WHAT TO WORK ON - Find and copy each line of the listing below that has the word "theater" in it.

TASK DATA -
^^^^
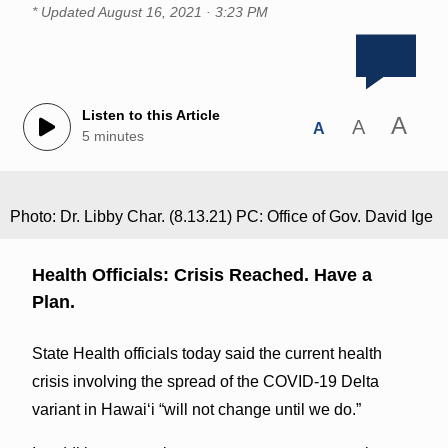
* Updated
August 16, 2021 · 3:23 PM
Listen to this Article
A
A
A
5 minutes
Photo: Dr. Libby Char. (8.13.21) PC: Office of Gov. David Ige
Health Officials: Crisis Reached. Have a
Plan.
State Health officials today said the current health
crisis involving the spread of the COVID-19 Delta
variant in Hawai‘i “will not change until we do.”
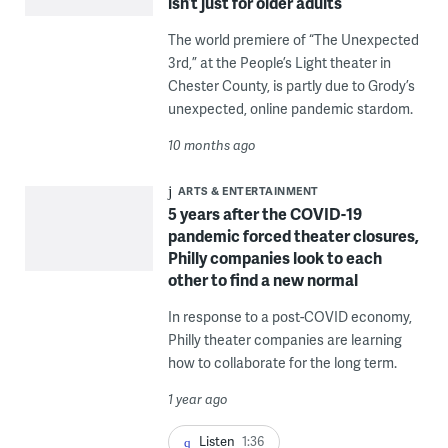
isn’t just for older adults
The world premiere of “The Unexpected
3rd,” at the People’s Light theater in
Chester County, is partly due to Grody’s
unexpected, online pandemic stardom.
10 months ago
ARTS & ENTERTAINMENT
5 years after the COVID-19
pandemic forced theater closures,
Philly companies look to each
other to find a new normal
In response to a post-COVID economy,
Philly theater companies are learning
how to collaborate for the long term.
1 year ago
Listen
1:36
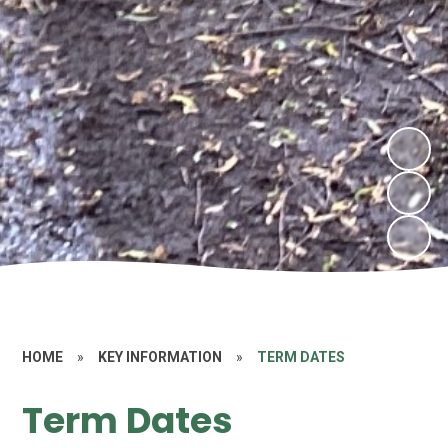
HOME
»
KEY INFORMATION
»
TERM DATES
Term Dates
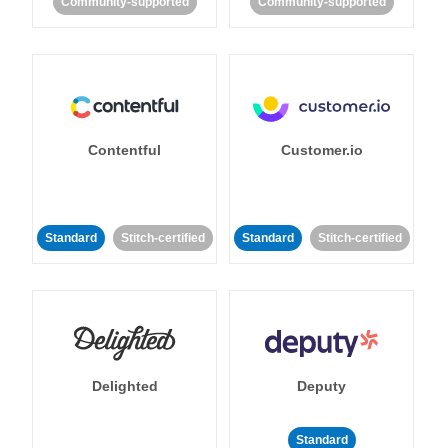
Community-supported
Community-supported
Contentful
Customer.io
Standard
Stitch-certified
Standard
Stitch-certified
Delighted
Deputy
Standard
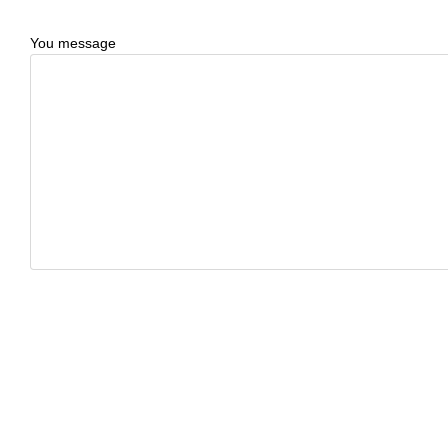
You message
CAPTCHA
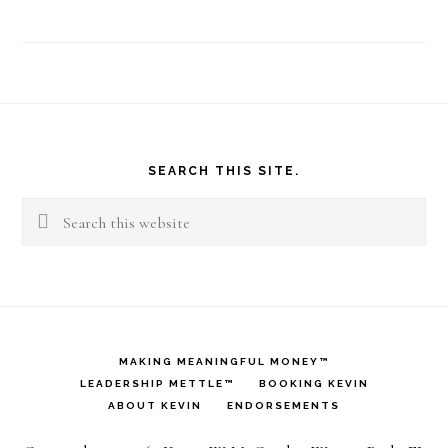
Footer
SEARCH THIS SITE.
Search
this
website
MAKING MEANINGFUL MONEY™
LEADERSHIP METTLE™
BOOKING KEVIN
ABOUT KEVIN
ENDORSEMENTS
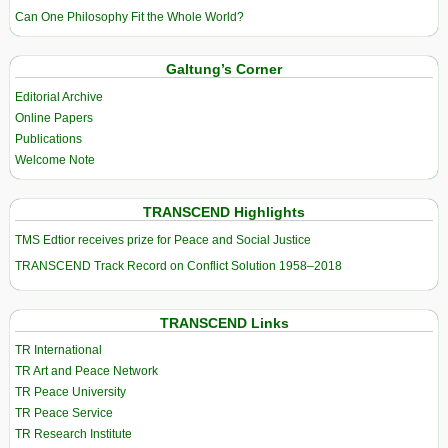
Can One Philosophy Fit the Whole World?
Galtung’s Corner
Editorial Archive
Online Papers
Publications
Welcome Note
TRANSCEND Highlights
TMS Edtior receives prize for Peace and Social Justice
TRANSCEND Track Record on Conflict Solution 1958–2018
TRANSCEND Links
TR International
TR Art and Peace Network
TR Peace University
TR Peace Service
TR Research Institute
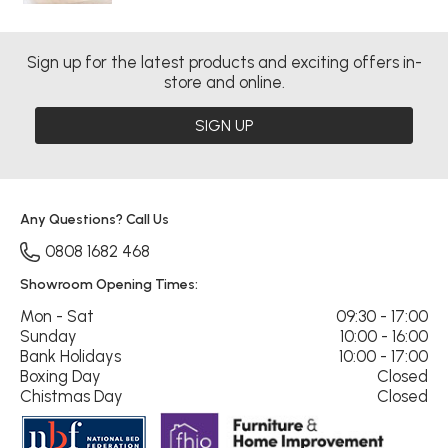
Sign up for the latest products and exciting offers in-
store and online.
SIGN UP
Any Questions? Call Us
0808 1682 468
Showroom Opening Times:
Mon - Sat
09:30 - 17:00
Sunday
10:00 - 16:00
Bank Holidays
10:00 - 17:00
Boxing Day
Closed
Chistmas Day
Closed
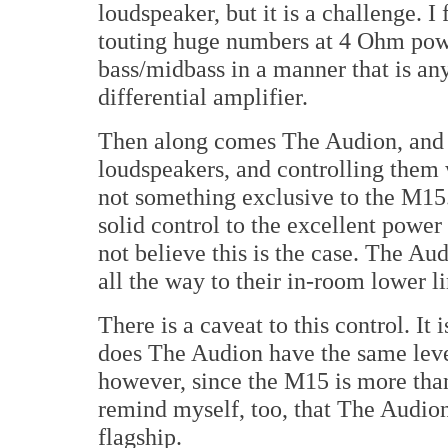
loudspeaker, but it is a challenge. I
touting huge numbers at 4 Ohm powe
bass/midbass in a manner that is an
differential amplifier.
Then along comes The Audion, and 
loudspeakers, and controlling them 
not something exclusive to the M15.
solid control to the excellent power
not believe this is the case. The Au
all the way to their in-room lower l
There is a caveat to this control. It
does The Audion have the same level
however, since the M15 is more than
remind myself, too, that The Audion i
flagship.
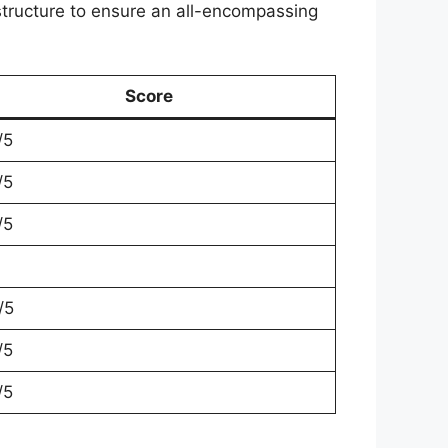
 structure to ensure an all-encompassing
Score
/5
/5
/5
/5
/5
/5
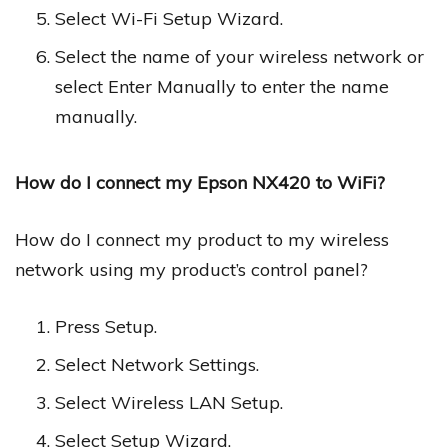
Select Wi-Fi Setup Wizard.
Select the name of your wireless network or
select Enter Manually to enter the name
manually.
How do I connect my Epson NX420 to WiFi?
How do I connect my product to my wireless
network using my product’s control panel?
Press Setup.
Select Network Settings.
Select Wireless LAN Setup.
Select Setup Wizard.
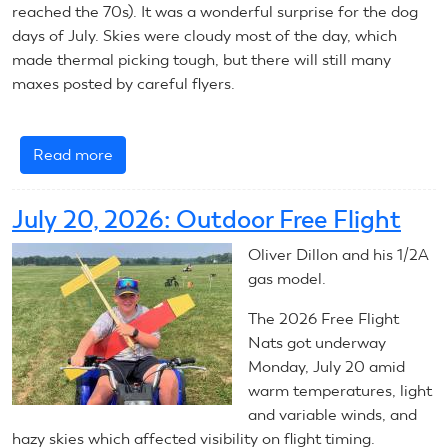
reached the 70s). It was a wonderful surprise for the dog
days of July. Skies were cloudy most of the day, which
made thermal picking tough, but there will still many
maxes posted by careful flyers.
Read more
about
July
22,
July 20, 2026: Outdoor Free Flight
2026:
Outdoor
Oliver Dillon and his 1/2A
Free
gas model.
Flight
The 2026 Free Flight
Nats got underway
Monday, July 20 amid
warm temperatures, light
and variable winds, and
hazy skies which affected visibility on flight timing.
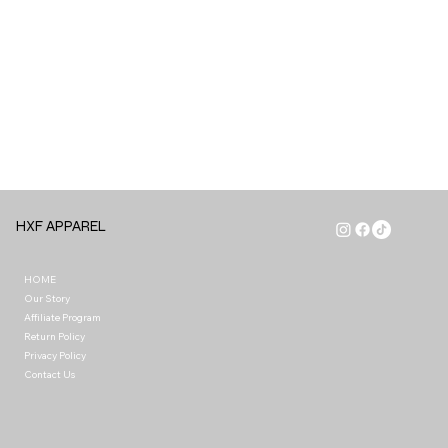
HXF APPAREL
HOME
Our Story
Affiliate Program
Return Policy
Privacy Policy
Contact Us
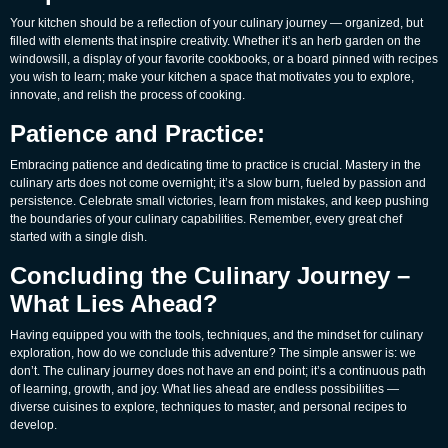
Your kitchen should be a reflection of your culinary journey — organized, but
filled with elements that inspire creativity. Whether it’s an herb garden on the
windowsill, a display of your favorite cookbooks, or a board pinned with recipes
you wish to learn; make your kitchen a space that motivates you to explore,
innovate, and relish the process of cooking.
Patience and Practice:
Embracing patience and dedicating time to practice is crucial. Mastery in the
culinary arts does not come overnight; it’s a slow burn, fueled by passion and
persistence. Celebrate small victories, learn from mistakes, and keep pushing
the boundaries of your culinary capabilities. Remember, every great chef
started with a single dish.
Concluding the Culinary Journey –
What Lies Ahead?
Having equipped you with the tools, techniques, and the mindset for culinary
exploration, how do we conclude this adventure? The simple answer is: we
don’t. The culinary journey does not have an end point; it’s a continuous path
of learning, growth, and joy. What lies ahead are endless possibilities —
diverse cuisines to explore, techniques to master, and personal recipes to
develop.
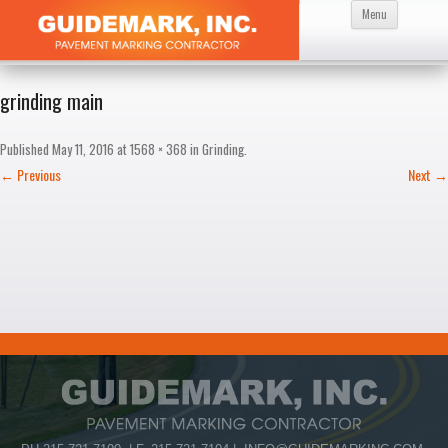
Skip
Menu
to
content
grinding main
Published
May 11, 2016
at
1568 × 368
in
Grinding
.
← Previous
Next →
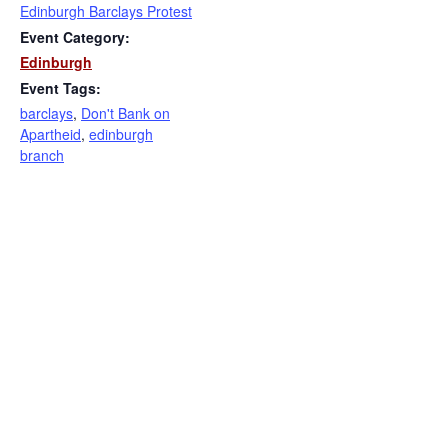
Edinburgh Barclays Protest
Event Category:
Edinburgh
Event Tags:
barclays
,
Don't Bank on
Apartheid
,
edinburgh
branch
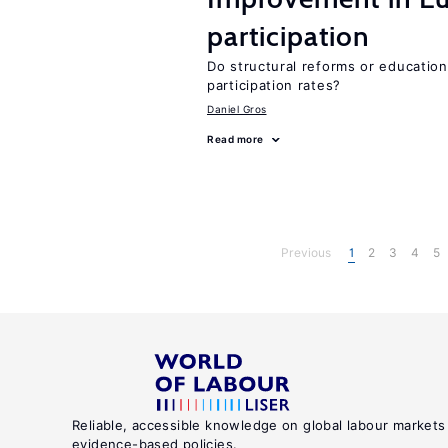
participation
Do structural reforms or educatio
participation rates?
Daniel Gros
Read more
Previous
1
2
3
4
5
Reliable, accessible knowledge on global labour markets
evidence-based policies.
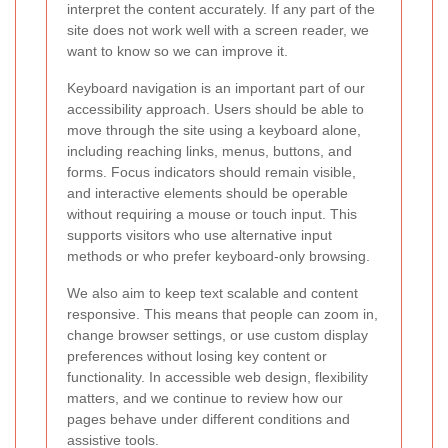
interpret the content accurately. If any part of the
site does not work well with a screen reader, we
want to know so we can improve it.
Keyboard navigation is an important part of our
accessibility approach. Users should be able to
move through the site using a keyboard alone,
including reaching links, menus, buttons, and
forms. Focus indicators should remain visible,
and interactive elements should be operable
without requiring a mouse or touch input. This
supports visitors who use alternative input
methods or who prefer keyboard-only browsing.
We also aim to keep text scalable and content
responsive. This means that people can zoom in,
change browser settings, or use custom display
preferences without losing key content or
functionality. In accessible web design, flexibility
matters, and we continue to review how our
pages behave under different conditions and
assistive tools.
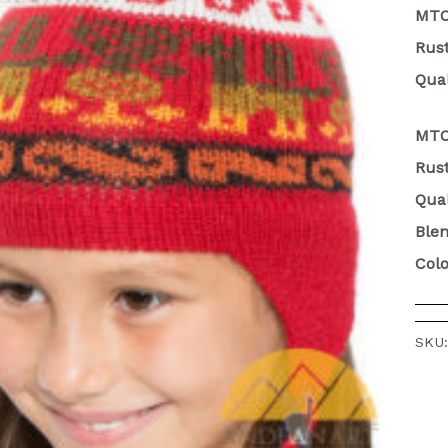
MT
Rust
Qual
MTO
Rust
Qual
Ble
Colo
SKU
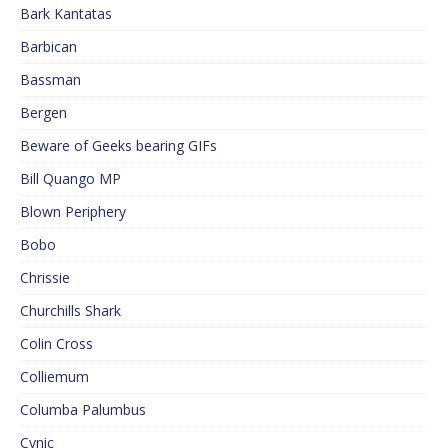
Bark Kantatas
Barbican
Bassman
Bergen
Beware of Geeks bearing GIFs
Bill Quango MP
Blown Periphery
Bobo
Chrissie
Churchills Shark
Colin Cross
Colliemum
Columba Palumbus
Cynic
^^^^
ANSWER AREA -
3rd,” at the People’s Light theater in
pandemic forced theater closures,
Philly theater companies are learning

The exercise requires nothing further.